*Problem details*.
Write out the full set of records exactly. Any pictures in them do not belong in the copy.
Records Start Marker
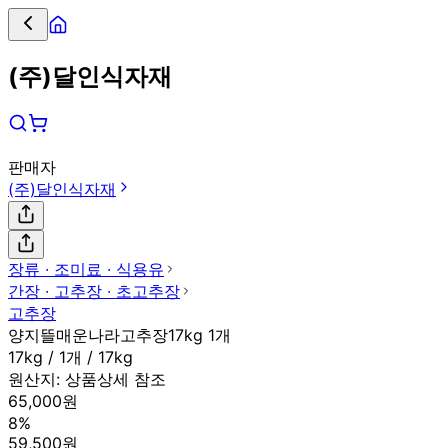
(주)달인식자재
판매자
(주)달인식자재
장류 ∙ 조미료 ∙ 식용유
간장 ∙ 고추장 ∙ 초고추장
고추장
양지뜰매운나라고추장17kg 1개
17kg / 1개 / 17kg
원산지:
상품상세 참조
65,000원
8%
59,500원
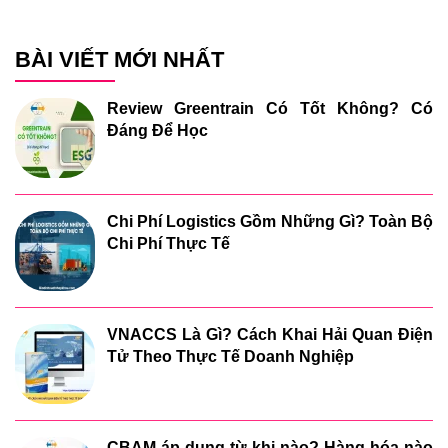
BÀI VIẾT MỚI NHẤT
Review Greentrain Có Tốt Không? Có
Đáng Để Học
Chi Phí Logistics Gồm Những Gì? Toàn Bộ
Chi Phí Thực Tế
VNACCS Là Gì? Cách Khai Hải Quan Điện
Tử Theo Thực Tế Doanh Nghiệp
CBAM áp dụng từ khi nào? Hàng hóa nào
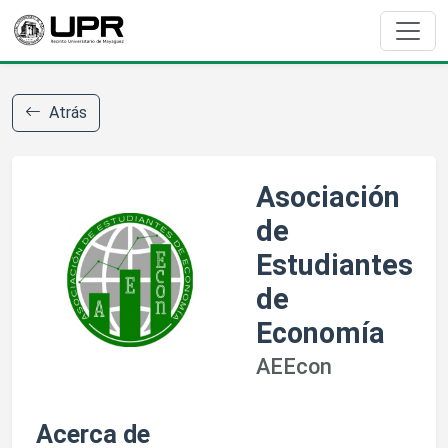
Atrás
Asociación
de
Estudiantes
de
Economía
AEEcon
Acerca de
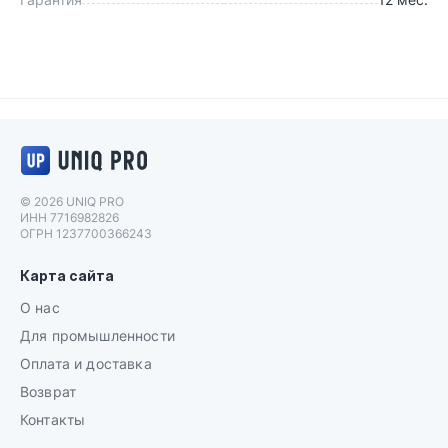
Логотип UNIQ PRO
© 2026 UNIQ PRO
ИНН 7716982826
ОГРН 1237700366243
Карта сайта
О нас
Для промышленности
Оплата и доставка
Возврат
Контакты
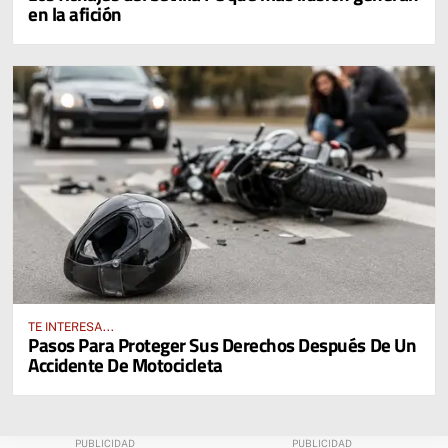
en la afición
TE INTERESA...
Pasos Para Proteger Sus Derechos Después De Un
Accidente De Motocicleta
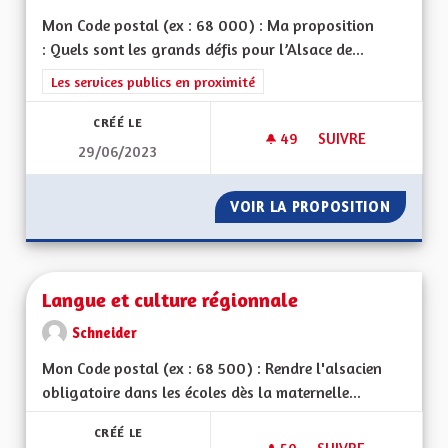
Mon Code postal (ex : 68 000) : Ma proposition
: Quels sont les grands défis pour l’Alsace de...
Filtrer les résultats de la catégorie : Les services publics en pro
Les services publics en proximité
CRÉÉ LE
49
49 ABONNÉS
SUIVRE
29/06/2023
DÉCHETTERIE SECT
VOIR LA PROPOSITION
DÉCHET
Langue et culture régionnale
Schneider
Mon Code postal (ex : 68 500) : Rendre l'alsacien
obligatoire dans les écoles dès la maternelle...
CRÉÉ LE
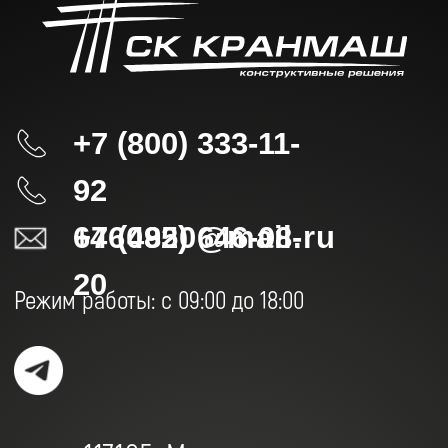
ИНН/КПП 7725389429 / 772501001
ОГРН 1177746857243
Фактический адрес
117 105, г. Москва, Варшавское шоссе,
дом.32,офис 202.
Политика конфиденциальности
Согласие на обработку персональных
данных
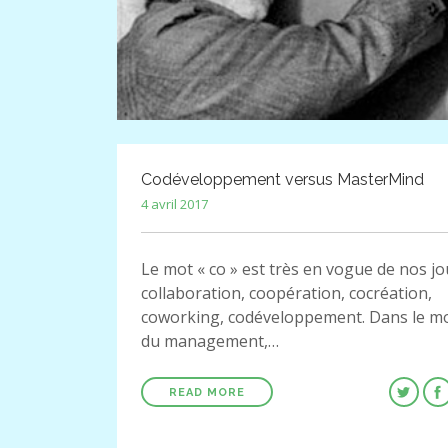
Codéveloppement versus MasterMind
4 avril 2017
Le mot « co » est très en vogue de nos jou
collaboration, coopération, cocréation,
coworking, codéveloppement. Dans le m
du management,…
READ MORE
Records End Marker
*Task response*.
(주)달인식자재
판매자
(주)달인식자재
장류 ∙ 조미료 ∙ 식용유
간장 ∙ 고추장 ∙ 초고추장
고추장
양지뜰매운나라고추장17kg 1개
17kg / 1개 / 17kg
원산지:
상품상세 참조
65,000원
8%
59,500원
BÀI VIẾT MỚI NHẤT
Review Greentrain Có Tốt Không? Có
Đáng Để Học
Chi Phí Logistics Gồm Những Gì? Toàn Bộ
Chi Phí Thực Tế
VNACCS Là Gì? Cách Khai Hải Quan Điện
Tử Theo Thực Tế Doanh Nghiệp
CBAM áp dụng từ khi nào? Hàng hóa nào
Atrás
Asociación
de
Estudiantes
de
Economía
AEEcon
Acerca de
Логотип UNIQ PRO
© 2026 UNIQ PRO
ИНН 7716982826
ОГРН 1237700366243
Карта сайта
О нас
Для промышленности
Оплата и доставка
Возврат
Контакты
en la afición
TE INTERESA...
Pasos Para Proteger Sus Derechos Después De Un
Accidente De Motocicleta
Mon Code postal (ex : 68 000) : Ma proposition
: Quels sont les grands défis pour l’Alsace de...
Filtrer les résultats de la catégorie : Les services publics en pro
Les services publics en proximité
CRÉÉ LE
49
49 ABONNÉS
SUIVRE
29/06/2023
DÉCHETTERIE SECT
VOIR LA PROPOSITION
DÉCHET
Langue et culture régionnale
Schneider
Mon Code postal (ex : 68 500) : Rendre l'alsacien
obligatoire dans les écoles dès la maternelle...
CRÉÉ LE
ИНН/КПП 7725389429 / 772501001
ОГРН 1177746857243
Фактический адрес
117 105, г. Москва, Варшавское шоссе,
дом.32,офис 202.
Политика конфиденциальности
Согласие на обработку персональных
данных
Codéveloppement versus MasterMind
4 avril 2017
Le mot « co » est très en vogue de nos jou
collaboration, coopération, cocréation,
coworking, codéveloppement. Dans le m
du management,…
READ MORE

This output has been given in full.